The researchers conducted focus group discussions and interviews, learning that “people in Zimbabwe are generally unaware of their right to access information and the procedure of requesting information from government departments.”

Media domination of the campaign for access to information sent a message that access to information is only for media practitioners, the researchers found. “The effect has been the lack of nationalisation of the access to information campaign. As a result, it has been recommended that civic education to raise the public’s awareness of the right of access to information is essential while at the same time the government is lobbied to implement a proactive information disclosure policy for all its departments.”

While holding out some hope for changes in laws, the authors stress that “the challenge is not just within the stringent legal framework but with the culture of secrecy within the country’s bureaucracy.”

After reviewing restrictive judicial decisions, the authors conclude that “the judiciary effectively incapacitated the public from accessing information from the government while simultaneously bestowing the Executive with unquestionable power to decide on information that can be divulged to the public.” They continued, “Furthermore, it reasoned that unless an applicant for information held by the Government shows that non-disclosure of the information will cause prejudice to any person, the Government is justified in denying access to that information, showing that there is an inherent presumption against disclosure; giving the requester the onus to prove why the information has to be disclosed.”

Another constraint identified is “the very limited role that the Zimbabwe Media Commission mandated to oversee this right plays.”

The legal framework created by several laws “imposes a myriad of exemptions that render the right of access to information unattainable. Thus the current laws do not comply with international best practices, according to the report.

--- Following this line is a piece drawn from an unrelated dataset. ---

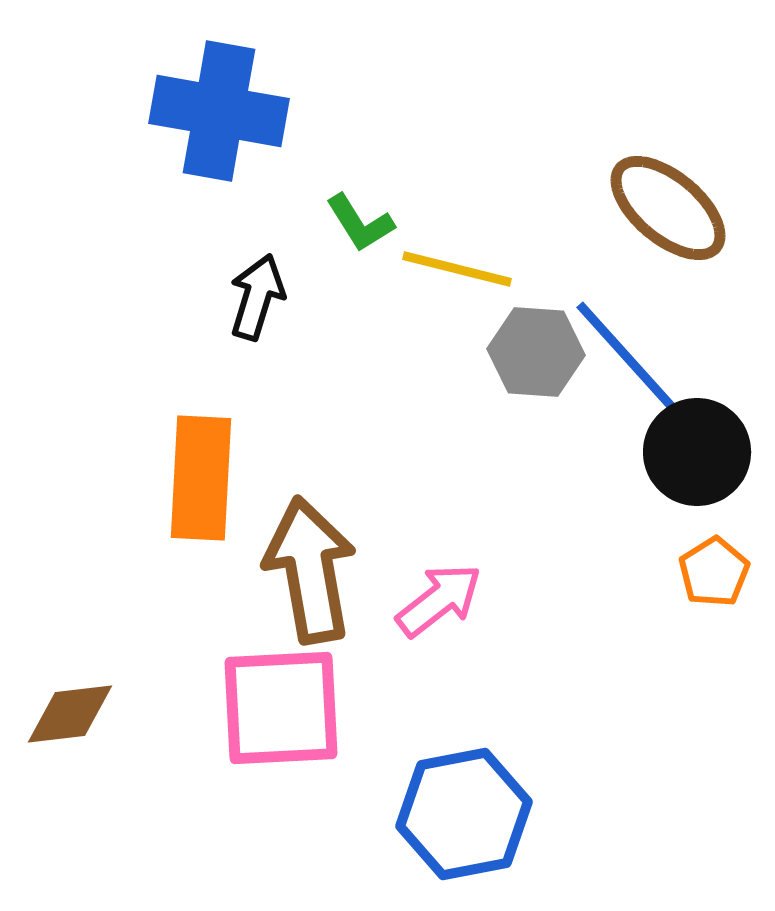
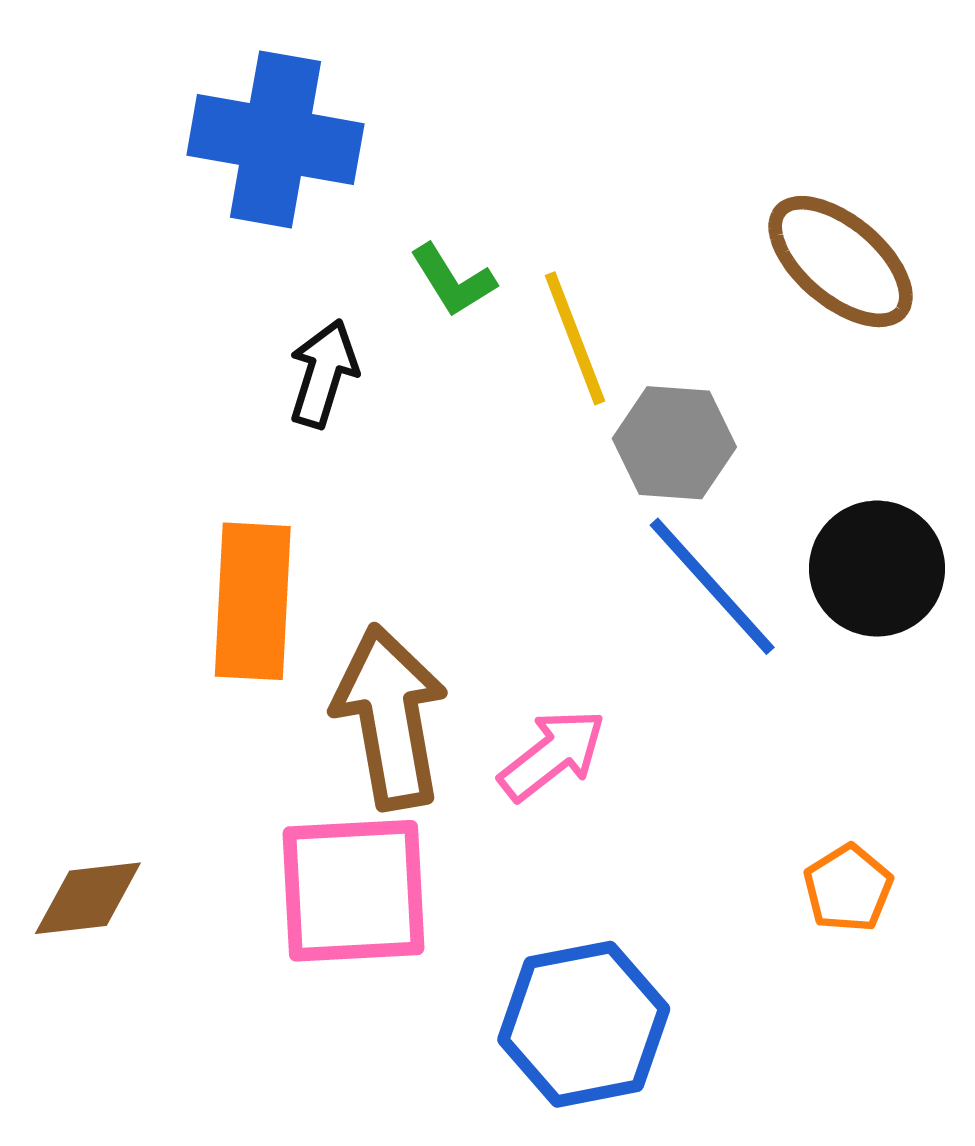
yellow line: (457, 269) -> (575, 338), turned 55
blue line: (626, 356) -> (712, 586), moved
orange pentagon: (714, 572) -> (848, 888), moved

At the functional level, “there are no information officers charged with the custodianship of government information and processing of information requests.” The authors explain further: “The effects are manifold. First there is no record of information or inventory of records that each government department has; secondly, most government departments assume that it is the responsibility of the Ministry of Information, Media and Publicity to keep government records for each government department and attend to information requests; thirdly, records are not properly preserved and finally applicants for state-held information are left clueless as to whom to approach and direct their requests for information. Effectively no one in government ministries can be held accountable for not processing information requests.”

Findings and Recommendations

The report includes a series of recommendations, beginning with the statement, “The major challenge to operationalization of the right of access to information in Zimbabwe is the general ignorance of the right and the laws that provide for it. When participants of the focus group discussions were asked to explain what access to information is, the majority of them could neither explain what access to information is nor the kind of information they would want to receive from public bodies.” They attributed this gap to the absence of civic education on the topic, “elitist perceptions of knowing and being aware of public information,” and “the increased chasm between the ordinary people and the state, which has perpetuated the notion among ordinary citizens that unless the government reveals it, it is not important to know it and they don’t not have a right to ask.”

“Additionally, it can be argued that government officials find it convenient for the people to remain ignorant of their right of access to information because it enables them manage what sort of information cascades to the people and to manipulate the information for political advantage,” according to the report.

“Mediafication” of the right to information “has precluded many civil society organisations from advocating more transparency and proactive release of information by public bodies,” the report states, recommending a campaign to make the right to information tangible to the ordinary people.

To combat “an inherent culture of secrecy within the government departments even after the establishment of the government of national unity,” the authors suggest not only “building the capacity of both potential requesters of information and the government on the advantages of transparency and accountability; but also on lobbying the government to reform the act to enhance the right of access to information as well as adopt proactive information release policies for all government departments.”

The constitutional reform process currently underway in Zimbabwe “presents an opportunity for a constitutional provision for the right of access to information and reform of legislation governing access to information,” according to the report.

A revised access law “should have provisions for active promotion of the Act.”

There is “a need for wholesome broadcasting reforms as well as an increase in all forms of electronic media outlets to complement the various print media institutions, now available,” the report also concludes.

Reduced time frames for disclosure of information are called for as are provision to expedite the handling of some requests and to assist the disabled.

Overall, the report concludes that “the ongoing constitution making process presents one of the biggest opportunities for reform of not only the constitution, but all other legislation which impact on ATI. On the other hand, what is also clear is that legal reforms on their own will not be enough to enhance the enjoyment of this right but also a lot of effort will need to be taken to change the operating environment as well as towards a change of mindsets for the citizens themselves.